ADDW

RISC-V ADDW Instruction Details

Instruction ManualR-type

Add lower 32 bits of rs1 and rs2, producing 32-bit result sign-extended to 64 bits

Instruction Syntax

addw rd, rs1, rs2
Operand Breakdown
Destination rd: register receiving the operation result.
Source rs1: register holding the first operand.
Source rs2: register holding the second operand.
RV64IArithmetic32-bit Operational

Instruction Encoding

31..25
funct7
24..20
rs2
19..15
rs1
14..12
funct3
11..7
rd
6..0
opcode

ADDW uses opcode 0111011 (0x3b), funct3 000, funct7 0000000. The rs1 and rs2 fields select the two source registers, and rd selects the destination register.

Format: R-type
opcode: 0111011 (0x3b)
funct3: 000 (0x0)
funct7: 0000000 (0x00)

Instruction Behavior

ADDW (R-type, opcode=0111011, funct7=0000000, funct3=000) adds the lower 32 bits of rs1 and rs2, ignores overflow, sign-extends the 32-bit result to 64 bits, and writes it to rd. Unlike ADD (full 64-bit operation), ADDW operates only on the lower 32 bits and sign-extends.

Common Usage Scenarios

Address & Pointer

Understand this scenario with real code like «addw x10, x11, x12 # x10 = sign-extend((x11[31:0] + x12[31:0])[31:0])».

Basic Arithmetic

Understand this scenario with real code like «addw x10, x11, x12 # x10 = sign-extend((x11[31:0] + x12[31:0])[31:0])».

Pre-Use Checklist

Syntax Check
  • Confirm the current instruction format is R-type.
  • Confirm the operand order matches the example.
Semantic Check
  • Ensure the destination register usage is compatible with the calling convention.
  • Confirm this is not the lower-level form of a pseudo-instruction expansion.
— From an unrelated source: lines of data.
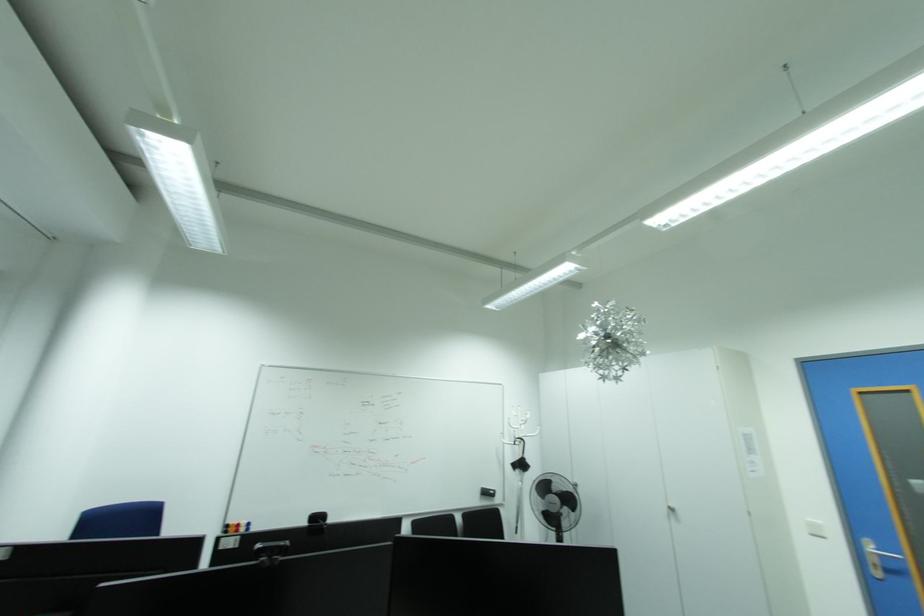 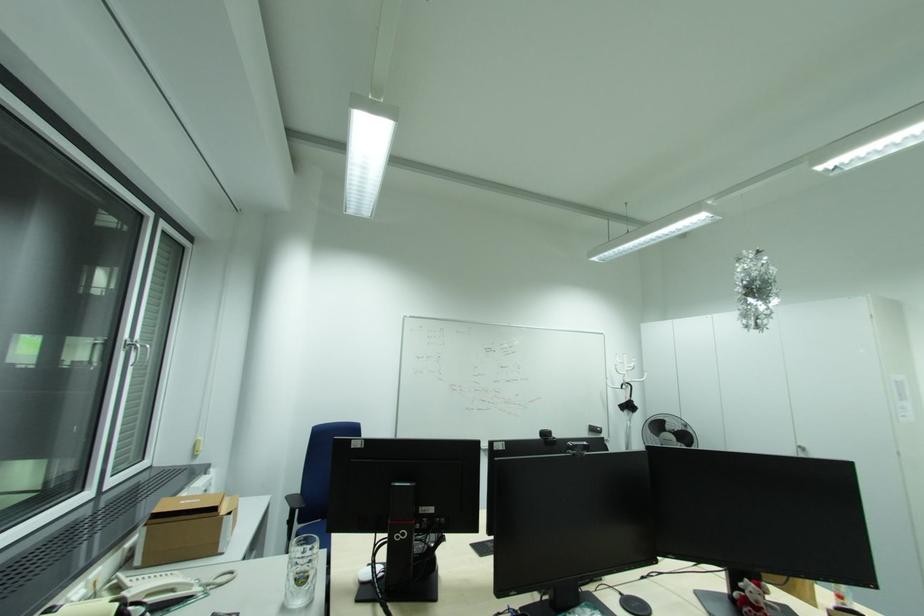 Question: The images are taken continuously from a first-person perspective. In which direction is your viewpoint rotating?

Choices:
 (A) Left
 (B) Right
 (C) Up
 (D) Down

Answer: (D) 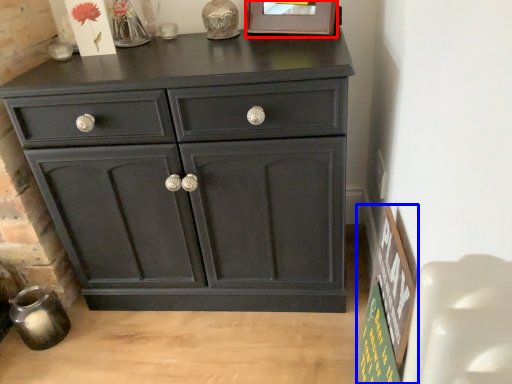 Question: Which object appears farthest to the camera in this image, picture frame (highlighted by a red box) or bulletin board (highlighted by a blue box)?

Choices:
 (A) picture frame
 (B) bulletin board

Answer: (A)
Pitfalls / Common Confusions

Overflow is silently ignored
Result is always 32-bit sign-extended
W-suffix instructions produce a 32-bit result and sign-extend bit 31 to XLEN; do not treat them as ordinary 64-bit operations.
These W-suffix forms belong to RV64I or RV64 extension instructions; RV32 has no corresponding forms.